14 day Ténéré desert Eclipse grand tour :
(With Aiir Mountians)
March 18 - April 1, 2006
THIS TOUR HAS 7 SPACES LEFT
Dec 9, 2005 2pm
- land cost from Agadez: $3495 per person
- with R/T air from Paris (CDG): $4270 per person
Arid moonscapes and emerald-green oasis, volcanic pillars and well-tended gardens, light-footed gazelles and flowering acacia trees: on this stretch of track, contrasts and surprises abound, to the unending delight of the traveller. In Elméki, Tuaregs still extract tin from ancient cassiterite mines. The road from Agadez goes through Azel, a charming village of settled Tuareg farmers and herdsmen.
Tales of the flourishing past of'Assodé abound. The ancient capital of the Aïr is now a ghost town where only a few walls still stand, but pottery shards strewn all over the site testify to its once thriving economy. Bright green against the ochre expanse of sand, the Timia Oasis offers a striking contrast to the somber lava range that surrounds it. Kel Oui farmers still water their gardens with the wooden pulleys used by their ancestors. They raise corn, wheat, a wide variety of vegetables, even grapes. Downstream from Timia, a lovely waterfall cascades through a series of basins toward the guelta.
The Zagado River leads us deep into the heart of the magnificent Massif de l’Aïr. Gazelles roam its tree-lined banks. Arakao, a ten-kilometer-wide crater shaped like a crab claw, gathers the Ténéré sand through a large breach in its high walls, forming a gigantic sand buttress against the Takolokouzet. Nowhere in the Sahara are contrasts starker as in this area. In every direction, sand waves roll toward the horizon, sometimes crashing against islands of blue and white marble. Gold, silver and pink dunes nurture delicate flowers and capture light tracks that hint of a secret life amazingly well adapted to its harsh environment.
In every direction, sand waves roll toward the horizon, sometimes crashing against islands of blue and white marble.
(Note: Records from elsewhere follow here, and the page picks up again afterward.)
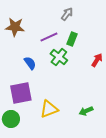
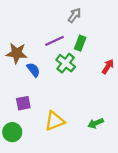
brown star: (15, 27) -> (17, 53), moved
purple square: (21, 93) -> (23, 103), size x0.6

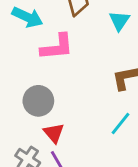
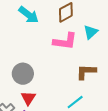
pink L-shape: (57, 47) -> (65, 41), moved

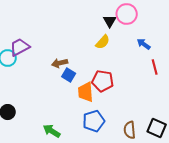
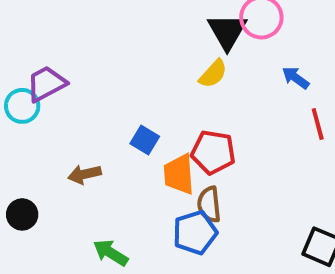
black triangle: (110, 21) -> (227, 32), size x1.5
brown arrow: (60, 63) -> (84, 174), moved
brown semicircle: (130, 130) -> (209, 204), moved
Gold, silver and pink dunes nurture delicate flowers and capture light tracks that hint of a secret life amazingly well adapted to its harsh environment.
The multicolored Ifiniyane Dunes rush up against Adrar Chiriet, a dark volcanic outcrop fantastically eroded by blowing sand.
Near Tezirzek Well, a hill covered with rock paintings evokes the rich fauna that roamed the Ténéré when the desert still bloomed. All those species have disappeared, along with the cultures whose life depended on them.
The Adrar Bous area retains traces of very ancient human life. Its rich trove of Neolithic artifacts arrow heads, grindstones, fishbones witness to a climate and level of activity very different from what we can observe today: indeed, the Neolithic communities lived in a Ténéré dotted with lakes. To discover one of those millenia-old relics is one of the most moving experiences a traveller can have. The Temet Oued (intermittent river) meanders through steep sand dunes, some 300 meters high, at the foot of a 1,000-meter mountain, the Gréboun.
Over centuries, the merciless Saharan wind has turned Dissalak Cliff into a sculpture gallery: eagle heads, human bodies and abstract figures flower all over the eroded rock. This is where you enter the real Ténéré Desert, the Tafassâsset, a flat expanse as boundless, empty and pure as infinity. Nothing to catch the eye, not a sign of life in this kingdom of silence and stillness. To cross this utter wilderness between sky and sand is a deeply humbling experience.
Aney, Seguedine and Chirfa palmtree plantations bloom deliciously green in the shadow of the forbidding Kaouar Cliff. From the proud fortified cities of Djado and Djaba, only ruins remain, silently guarding the memory of their unknown builders. At Orida, stone pillars eroded by blowing sand create a fantastic, almost surreal landscape.
Tonight, enjoy a fireside presentation on Tuareg Astronomy and its interpretations and uses in daily life in the Sahara by Tuareg shamen. Feel free to set up your equipment early and polar align of the eclipse in the morning. Our camp overlooks a gracious range of blood-red cliffs to the east. Enjoy generator power tonight and bivouac supported showers and refrigerated water.
Afternoon visit of the oasis of Bilma and overnight camp after Bilma on the erg of Bilma.
This is the winter route of the famous salt caravans going to Bilma. Meeting a train of camels plowing majestically through the soft sand is a once-in-a-lifetime experience. Driving becomes more arduous for there is no road in this maze, not even the shadow of a track: as the 4WDs wind their way around the huge sand ridges, leaving faint tire marks that vanish with the first breeze, travellers feel as lost as if they were in the middle of an uncharted sea. The Fachi and Bilma Oasis provide exquisitely green havens in this boundless sea of sand.
The Tiguidit Cliffs bear rock paintings from prehistoric cultures who vanished several thousand years ago; with the pre-islamic tombs and petrified tree trunks discovered in the same area, they powerfully evoke a very ancient past. Tonight, on return to Agadez, we celebrate our success with a Gerewol - a spectacle shared by few outsiders.! The wodaabe tribesmen will hold a dance and contest to decide which man is the most beautiful. The thinnest, best decorated man with the whitest eyes and teeth will be chosen winner. Afterwards, we dine at the Le Pillier open-air restaurant with live entertainment.
2 nights in Hotel, 2 nights improved camping, 10 nights primative camping.